Title: Fish Tank
Author: Ashe ()
Furniture: fish tank
Rating: PG-13, for the words 'shag', 'sex', 'naked', and 'commitment'
Disclaimer: This story is based on characters and situations created and owned by JK Rowling, various publishers including but not limited to Bloomsbury Books, Scholastic Books and Raincoast Books, and Warner Bros., Inc. No money is being made and no copyright or trademark infringement is intended.
The characters and the world in which they live belong to JK Rowling and whomever she's sold herself to.



When Draco woke up, he was half-naked and shivering on the edge of the bed. There was no naked chest pressed against his back, no strong arm over his waist, and no legs tangling up with his. That was when he opened his eyes, turned, and realised that there was no Harry. He glanced at the clock: six thirty-three; Harry should be here, curled up with Draco in the centre of the bed, but maybe he had woken up early. Maybe he was waiting for in the shower, but Draco could hear no water running. Or, maybe Harry was in the kitchen making toast, and bacon, wearing nothing but an apron to protect his modesty from the popping grease, but Draco had a studio style flat and he could see that Harry wasn't in the kitchen.

It was then that Draco realised that he was in his flat, rather than Harry's, and he and Harry had not occupied the same bed at any point last night, or at any point for most of the previous day. They'd gotten into a fight that evening and Draco, as he often did, had stormed out of Harry's flat with the door slamming in his wake.

Draco had had to set the alarm for six that morning so Harry could get up in time to floo back to his flat and get to practise on time and Draco caught himself wishing Harry could stay around so they could shower together and have breakfast, and give one another encouraging kisses good-bye. So when Draco left the Ministry's Department of Experimental Potions that evening and went to Harry's flat, he had suggested that they move in together. After all, they practically lived together anyway, except they owned two separate flats.

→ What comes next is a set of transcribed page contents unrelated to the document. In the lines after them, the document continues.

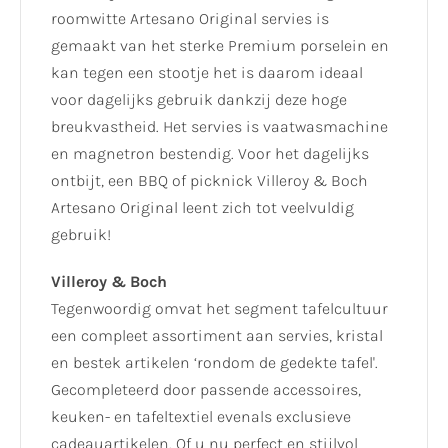
roomwitte Artesano Original servies is
gemaakt van het sterke Premium porselein en
kan tegen een stootje het is daarom ideaal
voor dagelijks gebruik dankzij deze hoge
breukvastheid. Het servies is vaatwasmachine
en magnetron bestendig. Voor het dagelijks
ontbijt, een BBQ of picknick Villeroy & Boch
Artesano Original leent zich tot veelvuldig
gebruik!
Villeroy & Boch
Tegenwoordig omvat het segment tafelcultuur
een compleet assortiment aan servies, kristal
en bestek artikelen ‘rondom de gedekte tafel'.
Gecompleteerd door passende accessoires,
keuken- en tafeltextiel evenals exclusieve
cadeauartikelen. Of u nu perfect en stijlvol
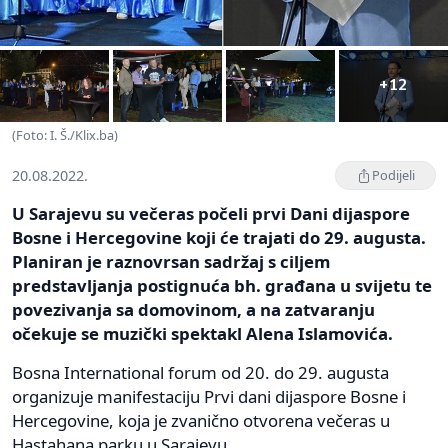
+12
(Foto: I. Š./Klix.ba)
20.08.2022.
Podijeli
U Sarajevu su večeras počeli prvi Dani dijaspore
Bosne i Hercegovine koji će trajati do 29. augusta.
Planiran je raznovrsan sadržaj s ciljem
predstavljanja postignuća bh. građana u svijetu te
povezivanja sa domovinom, a na zatvaranju
očekuje se muzički spektakl Alena Islamovića.
Bosna International forum od 20. do 29. augusta
organizuje manifestaciju Prvi dani dijaspore Bosne i
Hercegovine, koja je zvanično otvorena večeras u
Hastahana parku u Sarajevu.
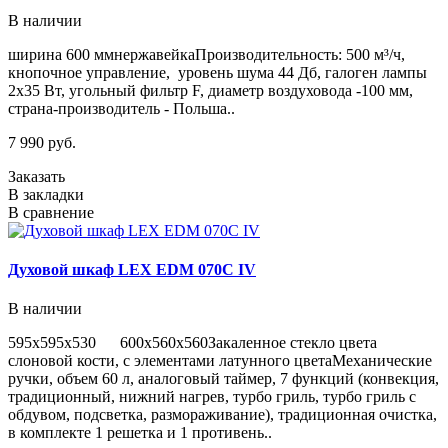
В наличии
ширина 600 ммнержавейкаПроизводительность: 500 м³/ч,
кнопочное управление, уровень шума 44 Дб, галоген лампы
2х35 Вт, угольный фильтр F, диаметр воздуховода -100 мм,
страна-производитель - Польша..
7 990 руб.
Заказать
В закладки
В сравнение
Духовой шкаф LEX EDM 070С IV
В наличии
595х595х530 600х560х560Закаленное стекло цвета
слоновой кости, с элементами латунного цветаМеханические
ручки, объем 60 л, аналоговый таймер, 7 функций (конвекция,
традиционный, нижний нагрев, турбо гриль, турбо гриль с
обдувом, подсветка, размораживание), традиционная очистка,
в комплекте 1 решетка и 1 противень..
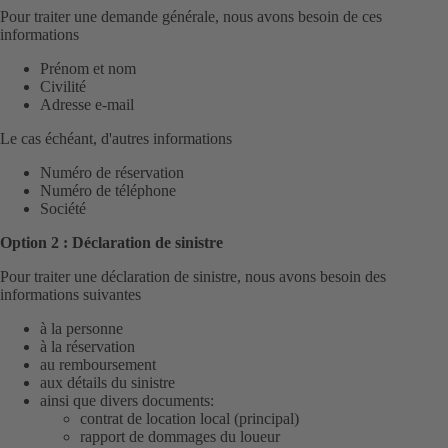
Pour traiter une demande générale, nous avons besoin de ces
informations
Prénom et nom
Civilité
Adresse e-mail
Le cas échéant, d'autres informations
Numéro de réservation
Numéro de téléphone
Société
Option 2 : Déclaration de sinistre
Pour traiter une déclaration de sinistre, nous avons besoin des
informations suivantes
à la personne
à la réservation
au remboursement
aux détails du sinistre
ainsi que divers documents:
contrat de location local (principal)
rapport de dommages du loueur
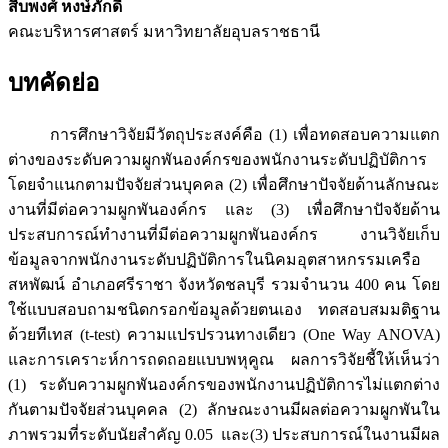
สืบพงศ์ หงษ์ภักดี
คณะบริหารศาสตร์ มหาวิทยาลัยอุบลราชธานี
บทคัดย่อ
การศึกษาวิจัยมีวัตถุประสงค์คือ (1) เพื่อทดสอบความแตก
ต่างของระดับความผูกพันองค์กรของพนักงานระดับปฏิบัติการ
โดยจำแนกตามปัจจัยส่วนบุคคล (2) เพื่อศึกษาปัจจัยด้านลักษณะ
งานที่มีต่อความผูกพันองค์กร และ (3) เพื่อศึกษาปัจจัยด้าน
ประสบการณ์ทำงานที่มีต่อความผูกพันองค์กร งานวิจัยเก็บ
ข้อมูลจากพนักงานระดับปฏิบัติการในนิคมอุตสาหกรรมเครือ
สหพัฒน์ อำเภอศรีราชา จังหวัดชลบุรี รวมจำนวน 400 คน โดย
ใช้แบบสอบถามชนิดกรอกข้อมูลด้วยตนเอง ทดสอบสมมติฐาน
ด้วยทีเทส (t-test) ความแปรปรวนทางเดียว (One Way ANOVA)
และการเคราะห์การถดถอยแบบพหุคูณ ผลการวิจัยชี้ให้เห็นว่า
(1) ระดับความผูกพันองค์กรของพนักงานปฏิบัติการไม่แตกต่าง
กันตามปัจจัยส่วนบุคคล (2) ลักษณะงานมีผลต่อความผูกพันใน
ภาพรวมที่ระดับนัยสำคัญ 0.05 และ(3) ประสบการณ์ในงานมีผล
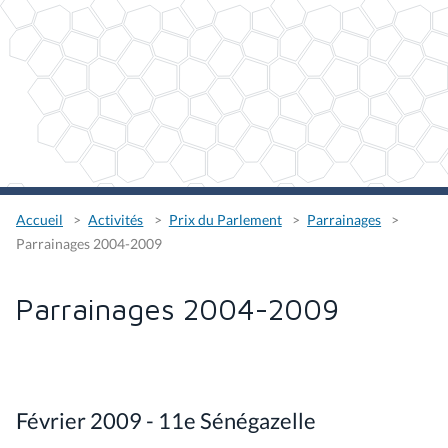
Accueil
Activités
Prix du Parlement
Parrainages
Parrainages 2004-2009
Parrainages 2004-2009
Février 2009 - 11e Sénégazelle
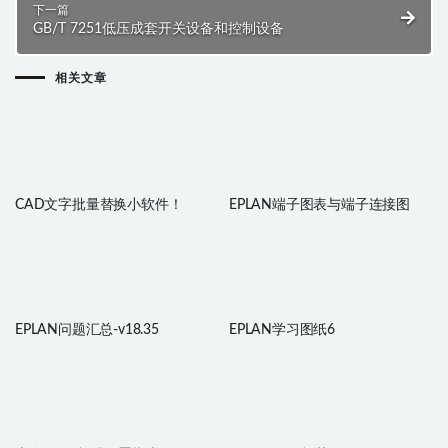
下一篇
GB/T 7251低压成套开关设备和控制设备
相关文章
CAD文字批量替换小软件！
EPLAN端子图表与端子连接图
EPLAN问题汇总-v18.35
EPLAN学习图纸6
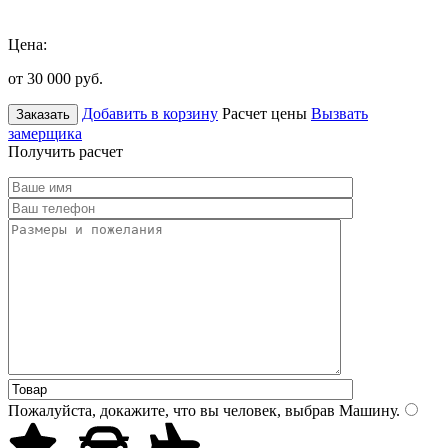
Цена:
от 30 000
руб.
Добавить в корзину
Расчет цены
Вызвать
Заказать
замерщика
Получить расчет
Пожалуйста, докажите, что вы человек, выбрав
Машину
.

Harry hadn't liked this idea very well. He didn't want to live with Draco because it would feel too much like they were married, and because they both had a lot of things that they didn't want to share. Besides, he had said that if they spent too much time together, they would drive each other mad. Besides, it was a lot easier not living with one another because whenever they annoyed one another, they could just go home without getting into a huge row over it. Besides, Harry liked to be alone, and didn't want Draco to be smothering him all the time. Or at least, that's what it sounded like to Draco.

Draco had gotten his feelings hurt at Harry's declarations, and, being Draco, instead of standing there and taking the disappointment like a man, ran straight to his flat to cry and drown his sorrows in alcohol. This would explain why he hadn't managed to get all the way naked before going to bed, and also his horrible hangover. Draco sighed, and got up to feed his fish.

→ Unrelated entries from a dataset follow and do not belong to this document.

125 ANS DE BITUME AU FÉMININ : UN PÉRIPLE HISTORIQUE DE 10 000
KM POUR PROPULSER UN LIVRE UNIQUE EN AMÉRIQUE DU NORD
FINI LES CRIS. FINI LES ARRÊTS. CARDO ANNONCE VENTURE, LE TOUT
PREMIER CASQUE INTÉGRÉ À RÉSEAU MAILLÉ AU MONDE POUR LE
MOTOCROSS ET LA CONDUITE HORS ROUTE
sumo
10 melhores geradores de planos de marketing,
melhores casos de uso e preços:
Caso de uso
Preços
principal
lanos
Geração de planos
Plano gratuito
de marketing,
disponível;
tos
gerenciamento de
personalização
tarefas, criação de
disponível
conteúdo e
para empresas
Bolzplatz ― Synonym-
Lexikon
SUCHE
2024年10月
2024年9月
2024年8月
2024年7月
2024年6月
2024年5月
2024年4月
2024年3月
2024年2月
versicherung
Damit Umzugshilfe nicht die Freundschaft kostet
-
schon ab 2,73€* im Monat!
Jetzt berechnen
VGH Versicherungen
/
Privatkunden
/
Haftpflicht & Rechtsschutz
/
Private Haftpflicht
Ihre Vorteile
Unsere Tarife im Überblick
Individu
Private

Draco was very fond of his fish. There were sixteen of them, and they swam around in a muggle salt-water fish tank with the appropriate charms to keep it clean and the appropriate potions to keep the water the correct temperature, salt level, and pH balance. They were beautiful swimming around, flashing their bright colours, and were quiet and did not demand a lot of attention. They also listened well, and left no unpleasant messes on the carpet, and were, hence, easy to take care of.

Draco had got his first fish in a muggle pet store on the day of his first fight with Harry. They were fresh out of Hogwarts, Voldemort had been conquered, and Harry was going to sign a contract with the Falmouth Falcons. He had been offered a contract with seven teams, being the Boy Who Lived and the youngest Hogwarts Seeker in over a century, and there had been a celebration, which doubled as the press conference. Harry didn't take Draco, reasons being that his private life was his business, and if he wanted to announce whom he was shagging, he certainly wouldn't come out to the world via Witch Weekly.

Instead, Harry took Ginny Weasley, and Draco gave Harry a black eye, then apparated straight to Gringotts, where he exchanged a thousand gallons to pounds and went to muggle London, where he spent all of the money. Among his purchases were his fish tank, the polished ebony stones that rested at the bottom of it, and a large, homely red fish, which he called Gin Weasel.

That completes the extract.